There seem to be quite a few ladies having great signs, losing plugs, cramps etc...good luck to you all and hope babies come sooooon :D

AFM I had a really hormonal evening yesterday, my little boy was back to his little bugger self (god love him haha). Hubby was really late home from work, and then when I went to ring him to find out when he was going to be home, I realised my phone had no signal. Then my internet went down, tried the landline and that had no dial tone either...If I had gone into labour I wouldnt have been able to ring anyone!! Hubby came come soon after, and I didnt go into labour but it made me really panicky about the 'what if'...I was really emotional and spent most of the evening in tears lol!

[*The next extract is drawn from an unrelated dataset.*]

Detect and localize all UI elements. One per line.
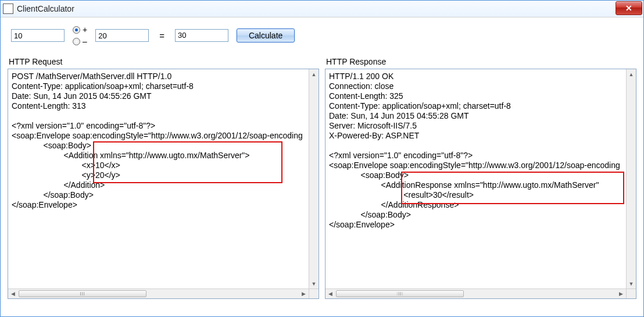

On a positive note, I have been getting cramping on and off since last night, still nothing regular or long lasting but definitely something. Got MW this afternoon so will see what shes got to say. :)
 
Just a quick reminder that I am not posting my section on my FB...for those who are on there, please don't say anything. I am doing this for two reasons
1) my step mother in law is on there and I don't want her to tell my MIL and SIL...whom I cannot stand.
2) if they are busy Saturday and they cannot fit my section in, I don't want to have to explain to everyone, again, why I am home with baby in tummy!
 
The cramping sounds promising Tasha!

Congrats Jasmak, keep us posted tomorrow! Good luck :hugs:

Mumma you have a family! Flutter is right it's not your fault your ex is a douche and it sounds like you are much better off looking after yourself than playing pretend and getting the "from the outside" life. Big :hugs: Also, Flutter is right about smacking Olly in his face for the weight comment.... and you are by no stretch of the imagination over weight. :kiss:

Kelly9, got all my bits crossed that baby makes a move on Saturday for you.

Melissa, you are due today, right? Congrats!

Lucy & Nik, you are so lucky living close together! It will be nice when the bubs come to get together for play dates.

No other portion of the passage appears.